Despite the lack of major price action, focus has increasingly turned to bitcoin’s growing share of the overall crypto market: The so-called Bitcoin Dominance metric surpassed 65%, its highest reading since 2021 January, according to TradingView data, signaling capital consolidating into the asset perceived as the most resilient in the face of macroeconomic uncertainty.

Bitcoin market capitalization dominance over the total crypto market (TradingView)

Joel Kruger, market strategist at LMAX Group, described the current landscape as one of pause and anticipation. "The cryptocurrency market has remained largely stagnant since the weekly open, with prices settling into a holding pattern as investors await a pivotal catalyst," he noted. "This impetus may arise from traditional markets, driven by updates on tariff-related economic impacts or the Federal Reserve’s anticipated FOMC decision on May 7."

The Federal Reserve is widely expected to hold interest rates steady, according to the CME FedWatch Tool, but traders are on edge for any shift in Fed Chair Jerome Powell’s tone that could impact risk appetite.

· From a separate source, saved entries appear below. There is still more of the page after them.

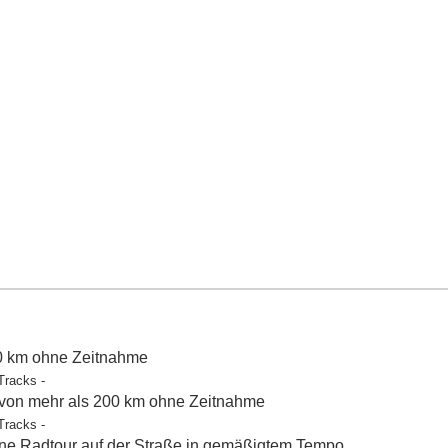
50 km ohne Zeitnahme
Tracks -
 von mehr als 200 km ohne Zeitnahme
Tracks -
e Radtour auf der Straße in gemäßigtem Tempo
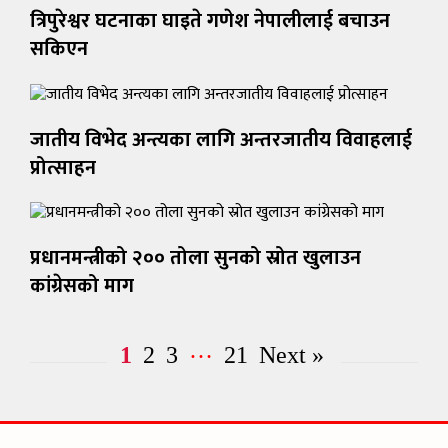
त्रिपुरेश्वर घटनाका घाइते गणेश नेपालीलाई बचाउन
सकिएन
जातीय विभेद अन्त्यका लागि अन्तरजातीय विवाहलाई
प्रोत्साहन
प्रधानमन्त्रीको २०० तोला सुनको स्रोत खुलाउन
कांग्रेसको माग
…
1
2
3
21
Next »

Bitcoin volatility burst on the horizon

With bitcoin’s recent price action being extremely flat, the upcoming FOMC meeting "is rigged to cause significant volatility," said Vetle Lunde, head of research at K33. He noted in a Tuesday report that BTC’s short term volatility is "abnormally compressed," with the 7-day average dropping to the lowest level last week in 563 days.

BTC volatility (K33 Research)

"Such low volatility regimes in BTC tend to be short-lived," Lunde said. "Violent volatility outbursts typically follow this form of stability once prices start to move, as Leveraged trades are unwound and traders are reactivated into the market."

He said that a significant cascade lower is unlikely, as funding rates for perpetual swaps are consistently negative. Similar periods historically offered good buying opportunities for medium and long-term investors, Lunde added, favoring "aggressive spot exposure" ahead.